A: It depends…Were you looking at chases or shafts? A ‘pipe chase’ is where pipes run vertically from one story to another story, internally to the building, and the deck between the two stories is sealed over and meets the requirements for fire-rated construction for the horizontal barrier (i.e. floor). The vertical pipes penetrating the horizontal deck are sealed with proper fire-stopping materials. If the pipe chase has any vertical walls to protect the pipes, they are not required to be fire-rated and any pipe penetrations though these non-rated chase walls are not required to be fire-stopped.

A ‘mechanical shaft’ may look similar to a chase, but the horizontal deck between the stories is open and there is no attempt to seal the opening between the two stories. This means the vertical shaft walls must be fire-rated and any penetrations through these fire-rated shaft walls must be properly fire-stopped. Also, any HVAC duct penetration through a vertical shaft wall must have a fire damper at the shaft wall opening, regardless of the fire-resistance construction of the shaft walls.

So, you say you found openings in the floor, and since you could see them, that implies there were no vertical fire-rated walls concealing the shaft. So, it sounds like you have a serious breach of the horizontal barrier (i.e. floor) that needs to be repaired back to the original intention of the building. If these are small holes, then proper fire-stopping materials would likely be acceptable. If these are large holes, you may have to reconstruct the floor in that area as fire-stopping materials are only valid for a certain size opening.

Contiguous Facilities Used by Inpatients

Q: We have a building that is next to our hospital that is an imaging center, that is not a healthcare occupancy. Are we allowed to take patients from the hospital into the imaging center for diagnosis purposes?

A: Section 19.1.3.4.2 of the 2012 Life Safety Code says ambulatory care facilities, medical clinics, and similar facilities that are contiguous to health care occupancies shall be permitted to be used for diagnostic and treatment services of inpatients who are capable of self-preservation.
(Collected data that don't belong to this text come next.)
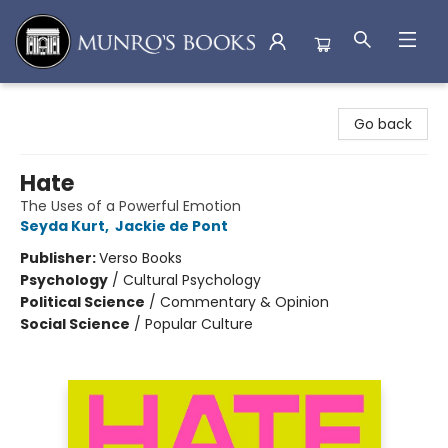
Munro's Books
Go back
Hate
The Uses of a Powerful Emotion
Seyda Kurt
,
Jackie de Pont
Publisher:
Verso Books
Psychology
/
Cultural Psychology
Political Science
/
Commentary & Opinion
Social Science
/
Popular Culture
This section is new to the 2012 Life Safety Code and was not found in previous editions. The Handbook for the 2012 Life Safety Code says this requirement is intended to permit one, two, or three ambulatory inpatients to visit doctor’s offices simultaneously in an adjacent business occupancy, for example, without requiring classification of the business occupancy as a health care facility.
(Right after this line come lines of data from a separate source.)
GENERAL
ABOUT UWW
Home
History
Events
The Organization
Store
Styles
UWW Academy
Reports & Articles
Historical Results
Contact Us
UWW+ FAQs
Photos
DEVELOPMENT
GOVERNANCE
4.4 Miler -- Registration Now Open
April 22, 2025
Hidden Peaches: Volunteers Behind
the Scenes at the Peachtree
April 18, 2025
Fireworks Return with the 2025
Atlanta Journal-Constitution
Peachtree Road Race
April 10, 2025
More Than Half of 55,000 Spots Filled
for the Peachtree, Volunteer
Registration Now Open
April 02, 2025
But, there are caveats to this section that need to be reviewed.

  1. Section 19.1.3.4.2 says the facility needs to be contiguous to the healthcare occupancy. This means it has to be physically connected to the healthcare occupancy. Does your imaging center meet that requirement?  I do not believe a portable trailer would qualify as being contiguous, if that is what you have. I also do not believe it would be acceptable if there is a different occupancy classification between the healthcare occupancy and your imaging center. Make sure the imaging center is actually physically connected to the healthcare occupancy.
  2. Only ambulatory inpatients may be taken from the healthcare occupancy into the contiguous facility for diagnosis or treatment services. This would mean patients need to be able to get up and walk out of the building under their own power without the assistance from others, and they can take action for self-preservation without the assistance from others. This does not mean they have to walk under their own power, but only that they are able to do so.

My recommendation to you is to use section 19.1.3.4.2 to your advantage. If your imaging center qualifies under 19.1.3.4.2 and the inpatients going there are fully ambulatory and capable of self-preservation, and you have no more than 3 inpatients in the contiguous facility at a time, then you would qualify under 19.1.3.4.2. Use it until you are told by an AHJ that you cannot use it. So far, I have not seen anything from CMS or the accreditation organizations that would prevent you from using this section of the LSC to your advantage.